• [ABOUT THIS TASK]: No pictures in the copy. Write out the listing below exactly.

### EXTRACTED INFORMATION ###

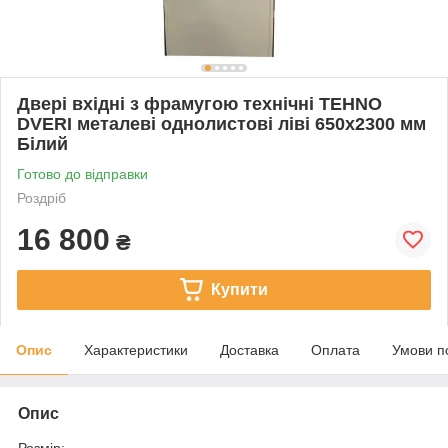
Двері вхідні з фрамугою технічні TEHNO
DVERI металеві однолистові ліві 650х2300 мм
Білий
Готово до відправки
Роздріб
16 800
₴
Купити
Опис
Характеристики
Доставка
Оплата
Умови п
Опис
Розмір:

###

• [YOUR RESPONSE]:
Двері вхідні з фрамугою технічні TEHNO
DVERI металеві однолистові ліві 650х2300 мм
Білий
Готово до відправки
Роздріб
16 800
₴
Купити
Опис
Характеристики
Доставка
Оплата
Умови п
Опис
Розмір:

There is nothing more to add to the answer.